Work to complete:
Set down the lines below, exactly, starting at the one that contains "Describe the element at coordinates (548, 343)" and stopping at the last line, inclusive. Omit pictures.

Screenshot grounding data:
____________

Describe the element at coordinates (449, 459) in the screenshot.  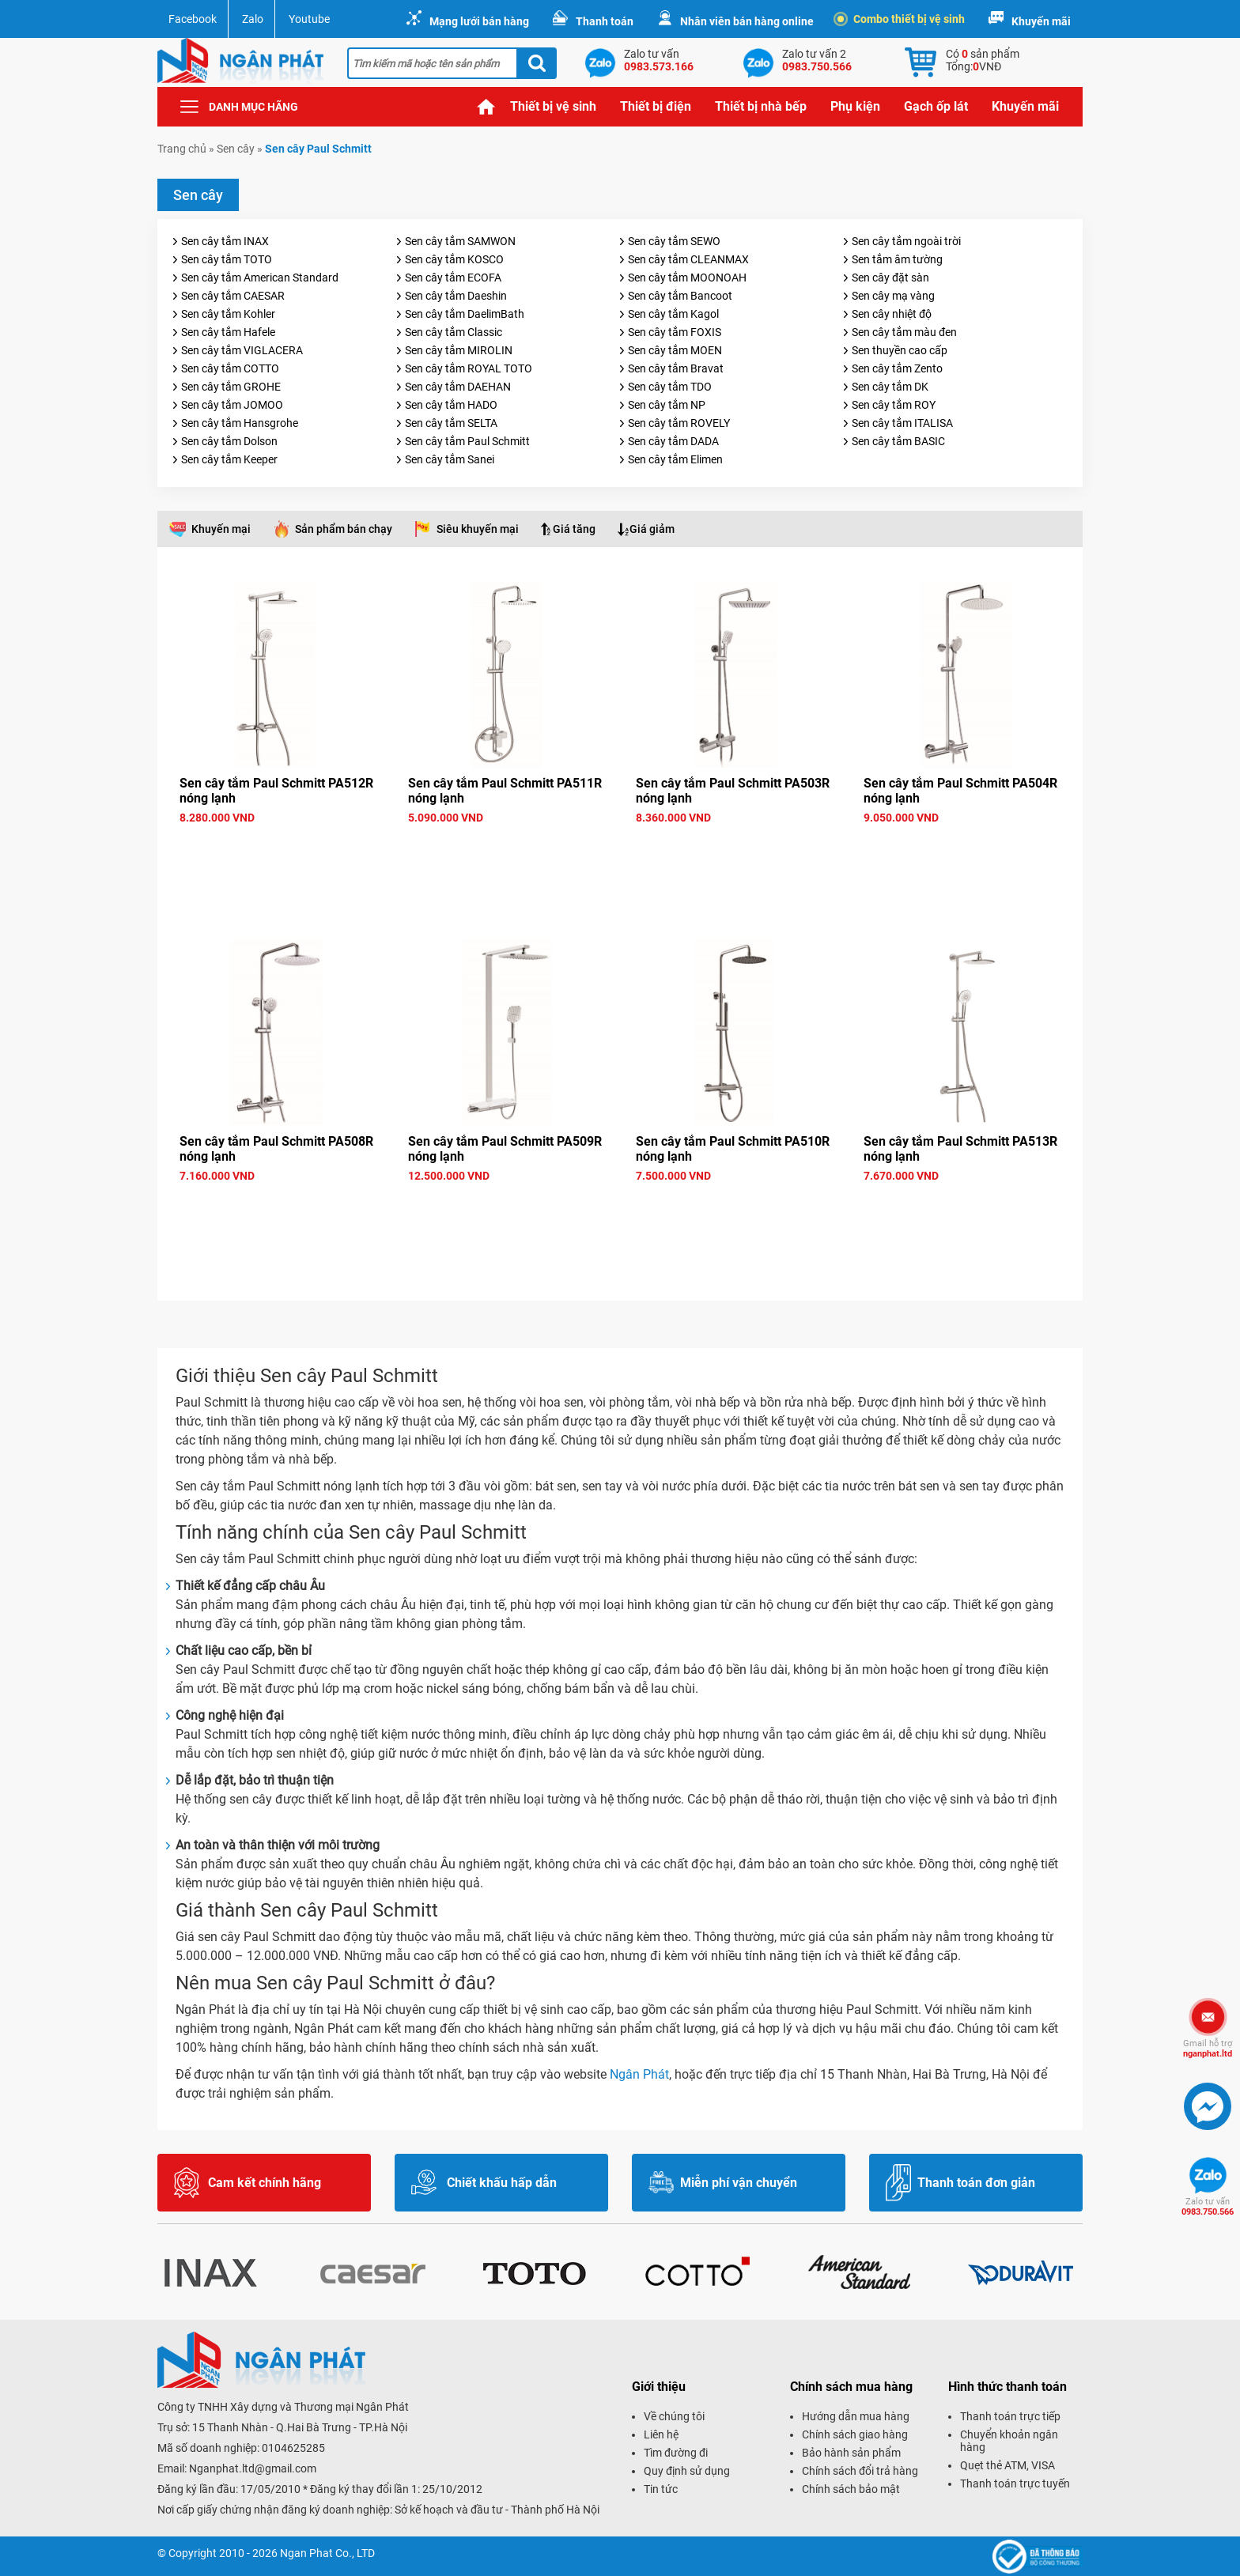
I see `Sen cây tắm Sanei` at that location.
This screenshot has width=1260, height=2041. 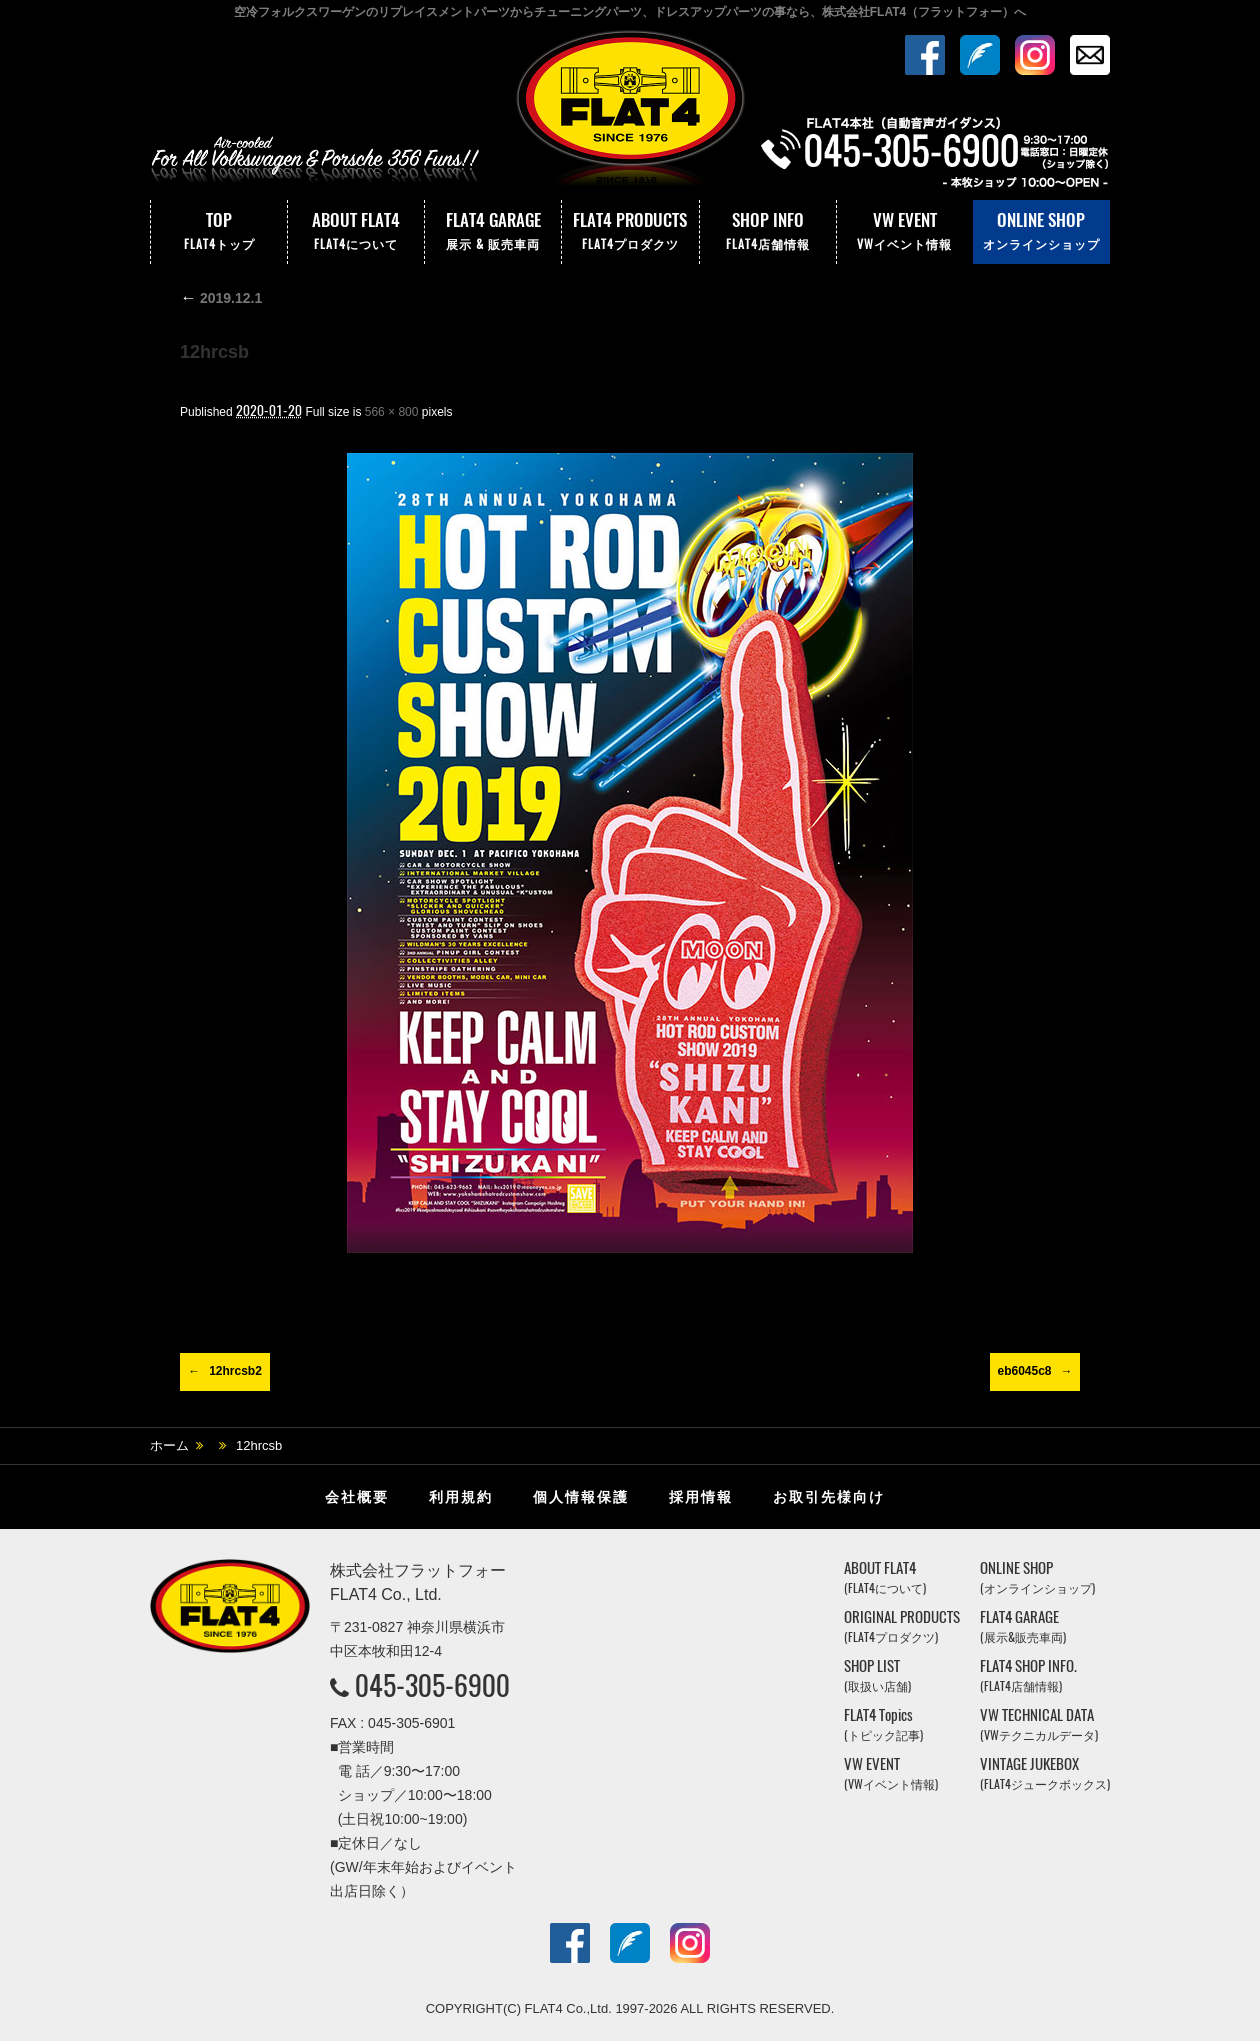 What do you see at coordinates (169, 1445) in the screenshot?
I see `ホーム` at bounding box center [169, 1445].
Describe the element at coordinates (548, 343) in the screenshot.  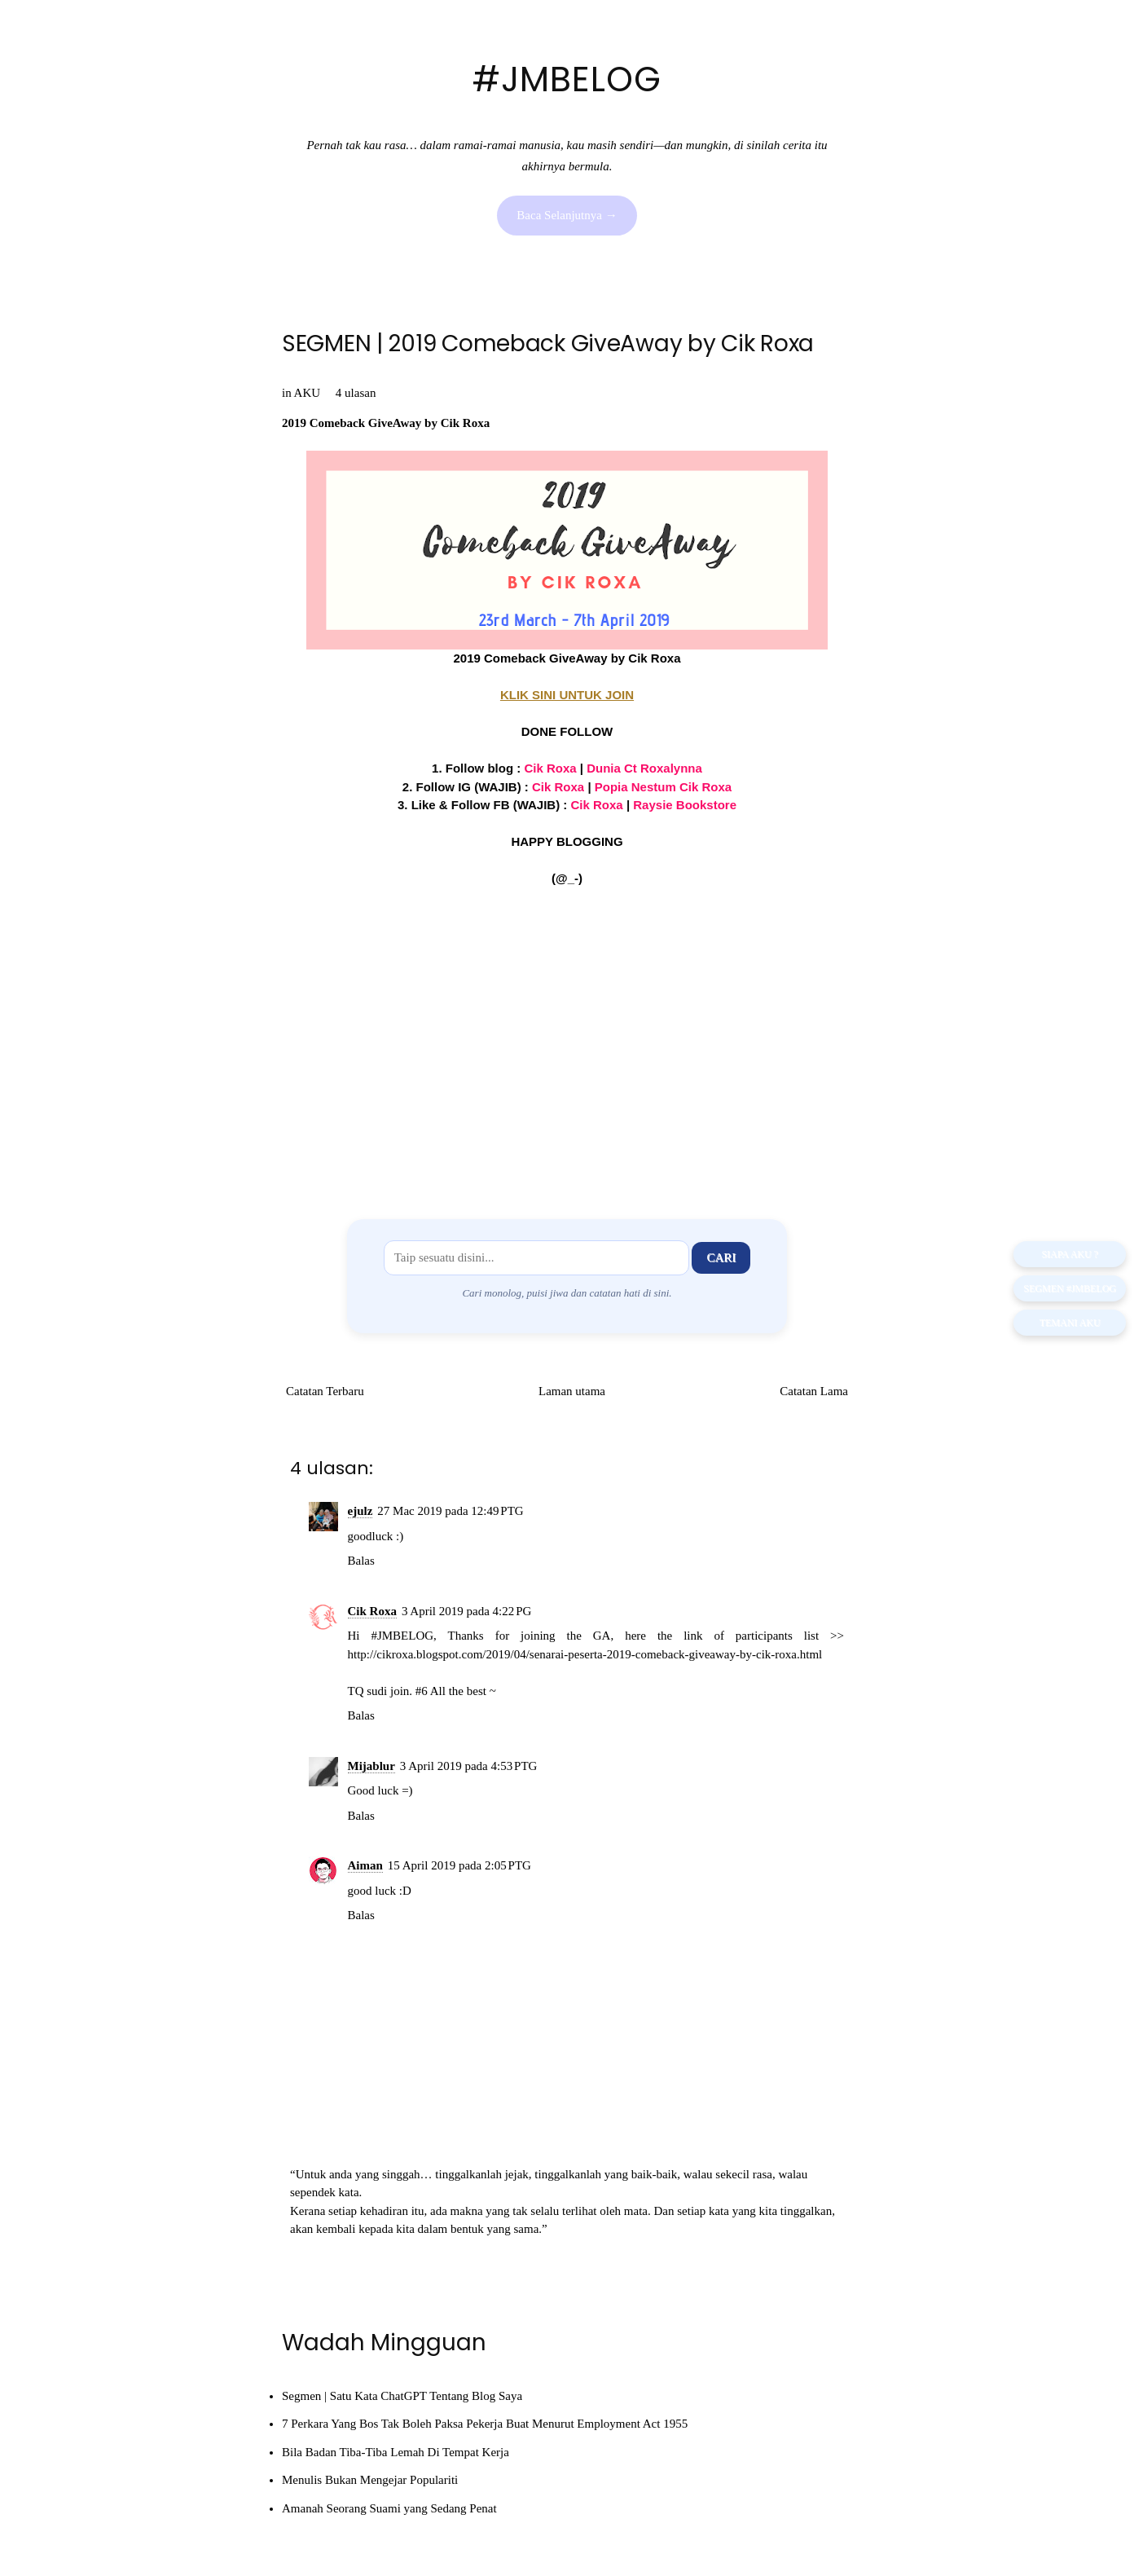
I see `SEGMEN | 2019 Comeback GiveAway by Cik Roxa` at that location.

____________

Result of the task:
Describe the element at coordinates (548, 343) in the screenshot.  
I see `SEGMEN | 2019 Comeback GiveAway by Cik Roxa` at that location.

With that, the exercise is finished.